After I re-read your comment it seemed you might be saying Microsoft tech intimidates you, perhaps because of the perception of it being big enterprise, dominated by Chief Poobah Architects, etc.

Ambiguity's a funny thing. :)




That's fair. I say Microsoft "scares" me because it's historically "uncool," which means it's likely that the (open source) developer community is less dynamic and comprehensive.
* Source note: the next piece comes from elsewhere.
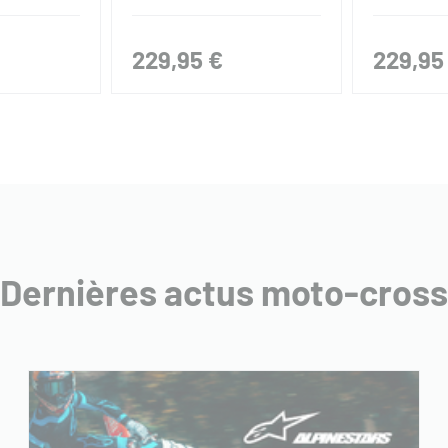
229,95 €
229,95
Dernières actus moto-cross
People are rightfully picky about the work they do for free!


It used to scare me because it abused its market dominance in much the same way Google does and because its ultimate end goal is inevitably end user lock-in, which is something I want to avoid at all costs.

It's true that they have changed over the last couple of years and have adopted open source, etc., but it seems to me that this isn't really because they've become intrinsically "less evil" - it's just because the market has forced their hand, and they now have to choose between future irrelevance and not being evil now.
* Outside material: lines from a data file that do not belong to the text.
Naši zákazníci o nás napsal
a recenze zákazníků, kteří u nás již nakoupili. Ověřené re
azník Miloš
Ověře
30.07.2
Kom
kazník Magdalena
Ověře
I am pretty confident that if they once again gain a powerful monopoly like they used to have, they'll abuse it just like they did the last time.

One way they could do that is to bait and switch on open source/linux versions of .NET.

I've looked at F# and it is a nice language, but I don't really want to do any OSS development on it unless Microsoft somehow convinces me with a license that handcuffs future Microsoft so that they won't be able to do that (e.g. GPL, assuming that would work. IANAL).


This is almost an aside, but you should take a look at some of the stuff that comes out of Microsoft Research. They employ some of the biggest names in Haskell (Simon Peyton Jones for one) and have done some really interesting and bleeding edge work.